# Pandora at 1 month



## AlaskaBoers (May 7, 2008)

Here's Pandora at 1 month. and quite a spunky kid 
she's 88% boer


----------



## liz (Oct 5, 2007)

Awwww...look at that sweet face  

WOW is she WIDE!


----------



## Lawanda (Jun 11, 2009)

I lover her name and her face


----------



## AlaskaBoers (May 7, 2008)

thanks liz and lawanda. 

she's like 26-27 lbs now, not too bad. 
Taboo (you can see her peeking just above the bottom of the photo lol! is still small, 5 days younger, and only 13-14lbs.. think it may be from rose not giving as much milk. so i may supplement a bit.


----------



## StaceyRosado (Oct 5, 2007)

she is a dairy goat -- they dont grow as fast nor weigh as much


----------



## greatcashmeres (Jul 13, 2008)

Looking good and peeking Taboo is so cute.


----------



## toth boer goats (Jul 20, 2008)

Pandora is beautiful....and that width... she is looking great....love her... :greengrin:  :thumb:


----------



## sweetgoats (Oct 18, 2007)

WOW what a beautiful doe. Are you keeping her for Breeding? WOW I just love her.


----------



## jberter (Jan 21, 2010)

What a very solid built girl, and what weight,, Love her face and color. Hope mine come out as nice. ray: I have B.G. in her birthing stall now and counting down, her tail is all mushy and forming a nice udder. She is a hummer and so she hums instead of baaaing. L.O.L. I have yet to hear her get vocal.. Sense you have the boer's to do you have any like that?? Hummers... :?


----------



## nancy d (Oct 5, 2007)

Wowsers is she ever a big beautiful Pandora! Who was the sire?


----------



## nutmegfarm (Dec 23, 2009)

How cute! Lookin' nice too!!


----------



## AlaskaBoers (May 7, 2008)

thanks everyone! I'll let her know what you said LOL! :greengrin:



jberter said:


> hums instead of baaaing. L.O.L. I have yet to hear her get vocal.. Sense you have the boer's to do you have any like that?? Hummers


nope, all of mine scream when they want attention .. but when theyre in labor they kind of hum I guess :wink:



nancy d said:


> Who was the sire?


The Sire is Odin. Fullblood Boer










The Dam is Rose, 75%










maybe I'll try and get some more of Pandora and Taboo, since all she got last time was the tippy top of her head! :wink:


----------



## nancy d (Oct 5, 2007)

well I must say she looks like more than 88%! Great job Odin!

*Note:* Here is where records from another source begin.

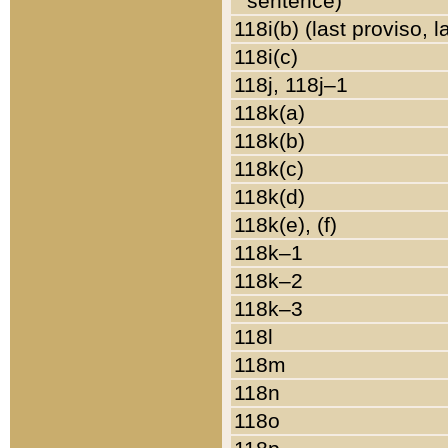
sentence)
118i(b) (last proviso, 
118i(c)
118j, 118j–1
118k(a)
118k(b)
118k(c)
118k(d)
118k(e), (f)
118k–1
118k–2
118k–3
118l
118m
118n
118o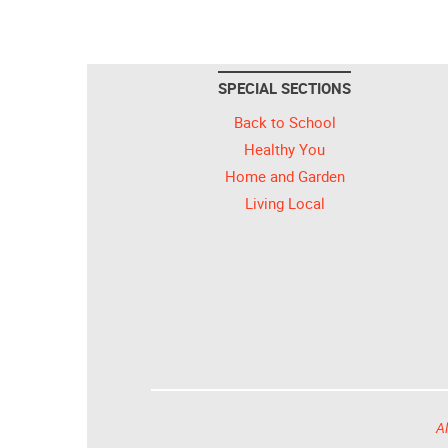
SPECIAL SECTIONS
Back to School
Healthy You
Home and Garden
Living Local
Al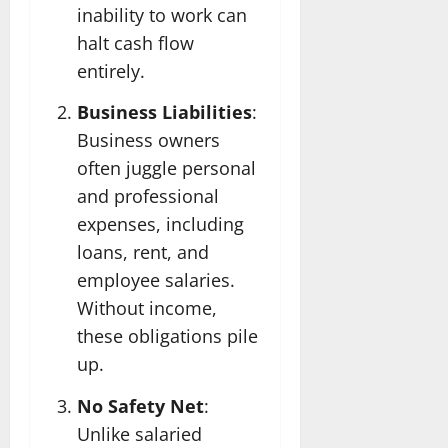
inability to work can
halt cash flow
entirely.
Business Liabilities
:
Business owners
often juggle personal
and professional
expenses, including
loans, rent, and
employee salaries.
Without income,
these obligations pile
up.
No Safety Net
:
Unlike salaried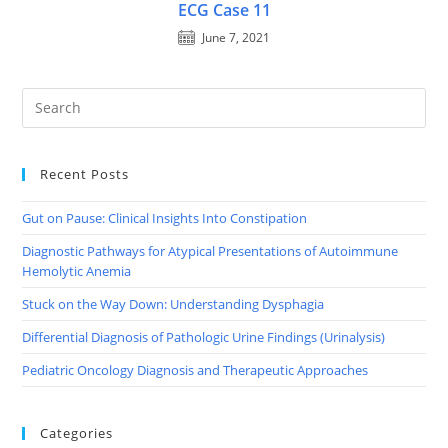
ECG Case 11
June 7, 2021
Recent Posts
Gut on Pause: Clinical Insights Into Constipation
Diagnostic Pathways for Atypical Presentations of Autoimmune
Hemolytic Anemia
Stuck on the Way Down: Understanding Dysphagia
Differential Diagnosis of Pathologic Urine Findings (Urinalysis)
Pediatric Oncology Diagnosis and Therapeutic Approaches
Categories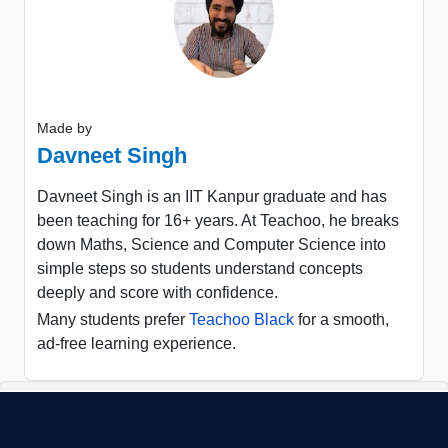
Made by
Davneet Singh
Davneet Singh is an IIT Kanpur graduate and has
been teaching for 16+ years. At Teachoo, he breaks
down Maths, Science and Computer Science into
simple steps so students understand concepts
deeply and score with confidence.
Many students prefer
Teachoo Black
for a smooth,
ad-free learning experience.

yeah mine dont really hum either, they groan with each exhale.


----------



## AlaskaBoers (May 7, 2008)

thanks nancy!


----------



## toth boer goats (Jul 20, 2008)

> thanks everyone! I'll let her know what you said LOL!


 Give her a hug to LOL :greengrin:

Wow ...Odin did great.... love her Dam.... :thumbup:


----------



## AlaskaBoers (May 7, 2008)

thanks pam 

yeah, odin has been outdoing himself lately. cool!
and Rose is a great mom, probably one of the best.


----------



## AlaskaBoers (May 7, 2008)

Here's the happy family!


----------



## OhCee (Feb 26, 2010)

Awwww  Such a cute trio!


----------



## jberter (Jan 21, 2010)

WOW,, mom & dad are outstanding in conformation,, I see where they get their looks from now. Love the last picture, didn't know she had a red twin. Gorgious babies. :lovey:


----------



## AlaskaBoers (May 7, 2008)

she had extra milk, so i bought a nubian doe kid and had Rose adopt her.. much easier said than done!


----------



## greatcashmeres (Jul 13, 2008)

Awww, mom standing proud and kids having fun-super! :thumb:


----------



## KGW Farms (Nov 25, 2009)

She's really cute! I love the names Pandora and Taboo!


----------



## AlaskaBoers (May 7, 2008)

Pandra was named because she is just a crazy wild goat! she'll jump, hop or fly over anything 
and Taboo is my only Nubian (or any ther breed for that matter) so she'll definetley stick out in the crowd.


----------



## toth boer goats (Jul 20, 2008)

> thanks pam
> 
> yeah, odin has been outdoing himself lately. cool!
> and Rose is a great mom, probably one of the best.


 Your welcome Katrina... :wink: HeHe I can tell....... :greengrin: :thumb:


----------